Interpretation of results:
not classified
Remarks:
Migrated information Criteria used for interpretation of results: EU
Conclusions:
Under the experimental conditions, the dermal LD50 of the test item Peconal H was higher than 2000 mg/kg in rats.
According to the classification criteria laid down in Council Directive 67/548/EEC (and subsequent adaptations) on the approximation of the laws, regualtions and administrative provisions relating to the classification, packaging and labeling of dangerous substances, concerning the potential toxicity by dermal route, the test item Peconal H should not be classified.
According to the EC Regulation No. 1272/2008 and subsequent regulations, the test item is not classified.
Endpoint conclusion
Endpoint conclusion:
no adverse effect observed

Additional information

Justification for selection of acute toxicity – oral endpoint
Key study

Justification for selection of acute toxicity – inhalation endpoint
Key study

Justification for selection of acute toxicity – dermal endpoint
Key study

Justification for classification or non-classification

Acute oral toxicity

The reference Pelcot (2007) is considered as the key study for acute oral toxicity and will be used for classification:

LD50(female): >300 mg/kg bw and <=2000mg/kg bw

The classification criteria according to regulation (EC) 1272/2008 as acutely toxic category 4 are met since the ATE is above 300 mg/kg body-weight and <= 2,000 mg/kg body-weight. Cobalt(II) 4-oxopent-2-en-2-olate will be classified as acutely toxic category 4 (H302).

Acute inhalation toxicity

The reference Haferkorn (2011) is considered as the key study for acute inhalation toxicity and will be used for classification:

LC50 (male and female rats): > 5.09 mg/L air (analytical)

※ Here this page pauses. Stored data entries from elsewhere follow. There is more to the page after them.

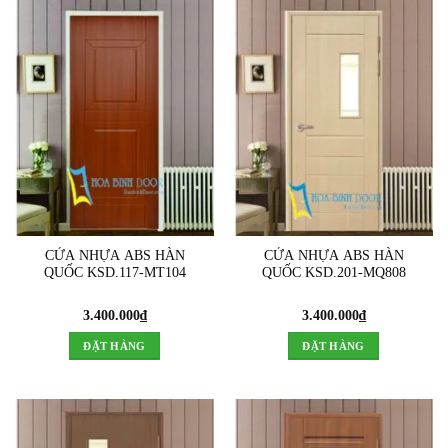
CỬA NHỰA ABS HÀN
CỬA NHỰA ABS HÀN
QUỐC KSD.117-MT104
QUỐC KSD.201-MQ808
3.400.000
₫
3.400.000
₫
ĐẶT HÀNG
ĐẶT HÀNG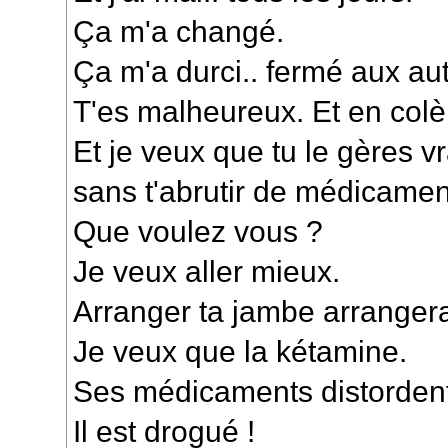
Ça m'a changé.
Ça m'a durci.. fermé aux aut
T'es malheureux. Et en colè
Et je veux que tu le gères v
sans t'abrutir de médicamen
Que voulez vous ?
Je veux aller mieux.
Arranger ta jambe arrangerai
Je veux que la kétamine.
Ses médicaments distordent 
Il est drogué !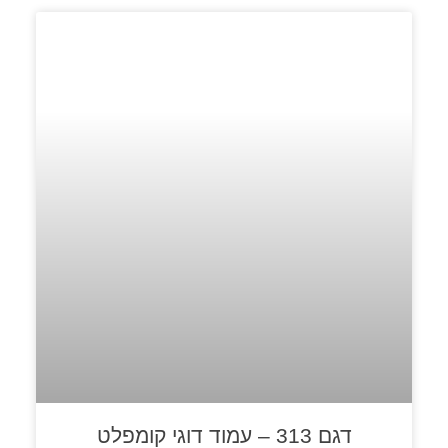
דגם 313 – עמוד דוגי קומפלט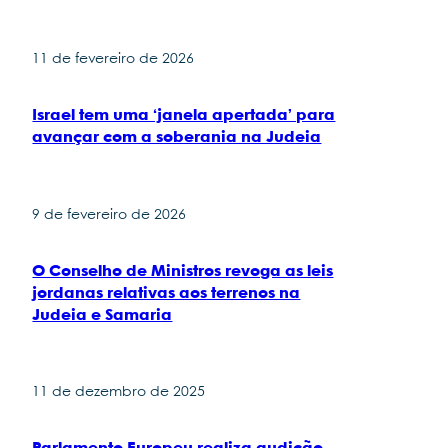
11 de fevereiro de 2026
Israel tem uma ‘janela apertada’ para
avançar com a soberania na Judeia
9 de fevereiro de 2026
O Conselho de Ministros revoga as leis
jordanas relativas aos terrenos na
Judeia e Samaria
11 de dezembro de 2025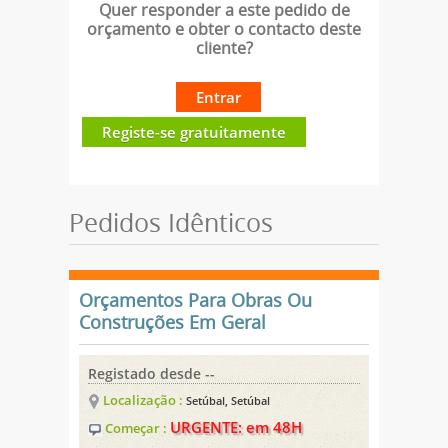
Quer responder a este pedido de
orçamento e obter o contacto deste
cliente?
Entrar
Registe-se gratuitamente
Pedidos Idênticos
Orçamentos Para Obras Ou
Construções Em Geral
Registado desde --
Localização :
Setúbal, Setúbal
URGENTE: em 48H
Começar :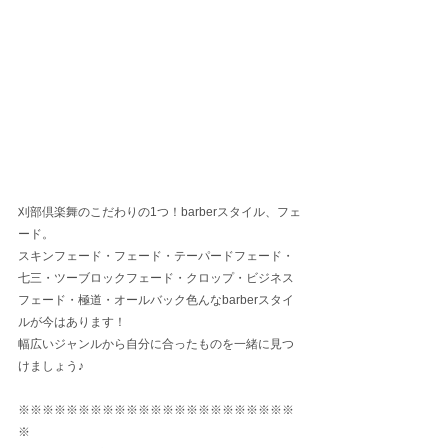
刈部倶楽舞のこだわりの1つ！barberスタイル、フェ
ード。
スキンフェード・フェード・テーパードフェード・
七三・ツーブロックフェード・クロップ・ビジネス
フェード・極道・オールバック色んなbarberスタイ
ルが今はあります！
幅広いジャンルから自分に合ったものを一緒に見つ
けましょう♪
※※※※※※※※※※※※※※※※※※※※※※※
※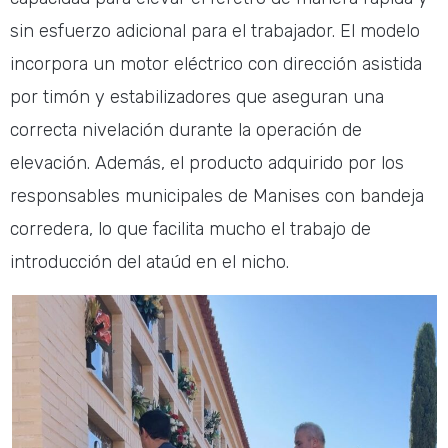
sin esfuerzo adicional para el trabajador. El modelo
incorpora un motor eléctrico con dirección asistida
por timón y estabilizadores que aseguran una
correcta nivelación durante la operación de
elevación. Además, el producto adquirido por los
responsables municipales de Manises con bandeja
corredera, lo que facilita mucho el trabajo de
introducción del ataúd en el nicho.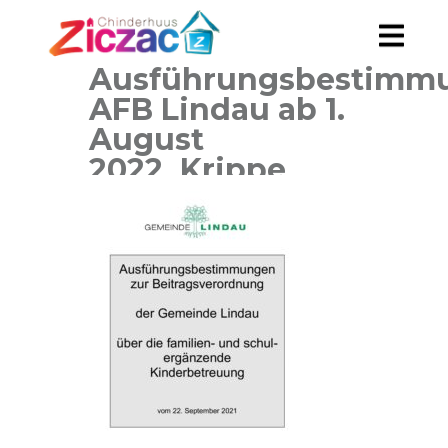
Ausführungsbestimm
AFB Lindau ab 1.
August
2022_Krippe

The classification criteria according to regulation (EC) 1272/2008 as acutely toxic are not met since the ATE is above 5.0 mg/L, hence no classification required.

Acute dermal toxicity

The reference Pelcot (2007) is considered as the key study for acute dermal toxicity and will be used for classification. No mortalities occured during the conduct of the study.

The classification criteria according to regulation (EC) 1272/2008 as acutely toxic are not met since the ATE is above 2000 mg/kg body-weight, hence no classification required.